(Extracted page text data)
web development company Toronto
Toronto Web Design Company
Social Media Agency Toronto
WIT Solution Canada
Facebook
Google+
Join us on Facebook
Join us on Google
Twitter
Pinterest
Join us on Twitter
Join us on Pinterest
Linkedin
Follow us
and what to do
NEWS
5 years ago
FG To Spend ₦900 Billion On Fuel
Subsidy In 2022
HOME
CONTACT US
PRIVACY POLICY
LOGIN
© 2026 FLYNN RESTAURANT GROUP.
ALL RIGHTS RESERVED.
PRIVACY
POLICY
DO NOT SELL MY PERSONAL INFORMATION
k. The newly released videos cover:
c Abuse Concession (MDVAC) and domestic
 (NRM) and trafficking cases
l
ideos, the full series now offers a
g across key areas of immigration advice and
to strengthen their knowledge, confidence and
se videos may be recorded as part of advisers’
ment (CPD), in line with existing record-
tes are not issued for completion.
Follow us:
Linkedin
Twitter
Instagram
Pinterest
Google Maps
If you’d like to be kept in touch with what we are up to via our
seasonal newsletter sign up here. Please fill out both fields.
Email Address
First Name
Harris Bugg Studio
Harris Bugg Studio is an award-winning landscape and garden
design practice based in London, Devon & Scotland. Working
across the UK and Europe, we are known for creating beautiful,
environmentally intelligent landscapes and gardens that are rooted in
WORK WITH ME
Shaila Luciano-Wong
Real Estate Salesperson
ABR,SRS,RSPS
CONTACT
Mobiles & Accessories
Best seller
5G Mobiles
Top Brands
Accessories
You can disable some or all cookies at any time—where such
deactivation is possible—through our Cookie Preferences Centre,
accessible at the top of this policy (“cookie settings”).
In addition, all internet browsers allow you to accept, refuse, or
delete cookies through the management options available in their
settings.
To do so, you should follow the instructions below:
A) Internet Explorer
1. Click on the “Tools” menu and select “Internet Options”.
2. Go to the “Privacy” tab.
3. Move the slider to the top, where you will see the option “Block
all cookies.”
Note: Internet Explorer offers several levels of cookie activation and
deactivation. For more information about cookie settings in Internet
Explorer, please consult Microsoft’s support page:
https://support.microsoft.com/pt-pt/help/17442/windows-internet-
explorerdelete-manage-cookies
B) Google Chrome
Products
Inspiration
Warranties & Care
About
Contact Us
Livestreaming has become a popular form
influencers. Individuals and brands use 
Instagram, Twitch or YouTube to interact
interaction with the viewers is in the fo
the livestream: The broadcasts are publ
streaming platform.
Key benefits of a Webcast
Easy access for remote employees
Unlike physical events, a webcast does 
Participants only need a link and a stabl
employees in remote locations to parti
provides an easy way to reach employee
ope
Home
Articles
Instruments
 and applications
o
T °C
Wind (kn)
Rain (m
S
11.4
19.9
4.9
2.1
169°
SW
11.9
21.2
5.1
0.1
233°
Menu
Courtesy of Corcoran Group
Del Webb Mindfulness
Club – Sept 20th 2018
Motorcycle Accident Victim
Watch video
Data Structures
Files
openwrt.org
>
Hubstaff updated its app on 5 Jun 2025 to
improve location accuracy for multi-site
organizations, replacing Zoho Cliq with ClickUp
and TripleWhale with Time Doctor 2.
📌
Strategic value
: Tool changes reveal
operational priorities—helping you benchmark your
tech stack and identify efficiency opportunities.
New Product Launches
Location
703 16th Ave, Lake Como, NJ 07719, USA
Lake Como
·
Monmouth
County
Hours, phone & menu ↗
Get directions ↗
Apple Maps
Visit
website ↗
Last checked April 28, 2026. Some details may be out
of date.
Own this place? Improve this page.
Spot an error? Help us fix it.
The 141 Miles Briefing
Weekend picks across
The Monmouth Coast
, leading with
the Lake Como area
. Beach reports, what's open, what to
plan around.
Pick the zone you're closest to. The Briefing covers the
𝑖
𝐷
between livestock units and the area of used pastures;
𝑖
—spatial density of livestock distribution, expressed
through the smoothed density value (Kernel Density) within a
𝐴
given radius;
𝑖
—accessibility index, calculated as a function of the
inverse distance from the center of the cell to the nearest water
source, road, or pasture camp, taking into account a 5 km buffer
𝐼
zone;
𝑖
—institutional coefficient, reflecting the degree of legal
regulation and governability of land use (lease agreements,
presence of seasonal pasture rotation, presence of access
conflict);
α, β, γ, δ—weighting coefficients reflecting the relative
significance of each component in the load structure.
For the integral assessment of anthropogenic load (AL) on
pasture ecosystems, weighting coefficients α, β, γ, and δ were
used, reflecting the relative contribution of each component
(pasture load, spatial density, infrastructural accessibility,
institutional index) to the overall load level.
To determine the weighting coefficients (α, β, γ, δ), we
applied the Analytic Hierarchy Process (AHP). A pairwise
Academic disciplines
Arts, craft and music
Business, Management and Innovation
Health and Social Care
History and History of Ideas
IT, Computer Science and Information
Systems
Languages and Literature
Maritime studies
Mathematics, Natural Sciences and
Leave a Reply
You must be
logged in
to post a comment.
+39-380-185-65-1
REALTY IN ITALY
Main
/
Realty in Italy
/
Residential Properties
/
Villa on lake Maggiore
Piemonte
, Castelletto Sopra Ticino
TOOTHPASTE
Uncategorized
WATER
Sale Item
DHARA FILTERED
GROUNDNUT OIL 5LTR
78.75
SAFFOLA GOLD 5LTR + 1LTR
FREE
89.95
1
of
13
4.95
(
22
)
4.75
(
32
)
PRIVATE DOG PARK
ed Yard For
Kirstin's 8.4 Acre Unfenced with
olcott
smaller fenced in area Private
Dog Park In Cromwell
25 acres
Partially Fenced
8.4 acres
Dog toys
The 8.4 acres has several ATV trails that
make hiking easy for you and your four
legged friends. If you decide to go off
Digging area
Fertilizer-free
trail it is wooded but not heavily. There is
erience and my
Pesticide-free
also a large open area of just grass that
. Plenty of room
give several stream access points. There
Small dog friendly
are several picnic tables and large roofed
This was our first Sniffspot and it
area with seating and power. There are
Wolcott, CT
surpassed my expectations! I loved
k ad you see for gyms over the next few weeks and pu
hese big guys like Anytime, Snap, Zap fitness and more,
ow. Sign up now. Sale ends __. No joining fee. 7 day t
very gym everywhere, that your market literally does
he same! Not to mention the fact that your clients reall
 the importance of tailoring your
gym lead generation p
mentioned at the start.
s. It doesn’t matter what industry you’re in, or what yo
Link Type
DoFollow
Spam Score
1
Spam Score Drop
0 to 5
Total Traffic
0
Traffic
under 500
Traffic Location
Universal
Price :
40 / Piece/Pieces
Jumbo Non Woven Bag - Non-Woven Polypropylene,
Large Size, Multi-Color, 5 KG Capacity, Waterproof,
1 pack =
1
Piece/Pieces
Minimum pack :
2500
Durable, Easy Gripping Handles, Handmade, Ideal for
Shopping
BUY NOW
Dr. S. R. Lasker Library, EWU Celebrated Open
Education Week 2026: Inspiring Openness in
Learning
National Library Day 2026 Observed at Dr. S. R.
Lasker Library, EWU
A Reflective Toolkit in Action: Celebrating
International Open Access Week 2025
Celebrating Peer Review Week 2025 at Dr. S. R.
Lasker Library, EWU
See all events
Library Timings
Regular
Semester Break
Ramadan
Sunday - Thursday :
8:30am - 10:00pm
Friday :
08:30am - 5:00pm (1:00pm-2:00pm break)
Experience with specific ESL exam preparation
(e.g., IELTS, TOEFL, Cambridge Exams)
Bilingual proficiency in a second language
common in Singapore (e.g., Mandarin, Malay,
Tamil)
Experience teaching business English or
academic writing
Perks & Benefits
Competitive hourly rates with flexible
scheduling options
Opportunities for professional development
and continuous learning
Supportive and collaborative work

THE TASK: Would you copy out exactly the lines above that start at the one containing "Hubstaff updated its app on 5 Jun 2025 to" and end at the one containing "plan around.", inclusive?

ANSWER TO THIS PROBLEM:
Hubstaff updated its app on 5 Jun 2025 to
improve location accuracy for multi-site
organizations, replacing Zoho Cliq with ClickUp
and TripleWhale with Time Doctor 2.
📌
Strategic value
: Tool changes reveal
operational priorities—helping you benchmark your
tech stack and identify efficiency opportunities.
New Product Launches
Location
703 16th Ave, Lake Como, NJ 07719, USA
Lake Como
·
Monmouth
County
Hours, phone & menu ↗
Get directions ↗
Apple Maps
Visit
website ↗
Last checked April 28, 2026. Some details may be out
of date.
Own this place? Improve this page.
Spot an error? Help us fix it.
The 141 Miles Briefing
Weekend picks across
The Monmouth Coast
, leading with
the Lake Como area
. Beach reports, what's open, what to
plan around.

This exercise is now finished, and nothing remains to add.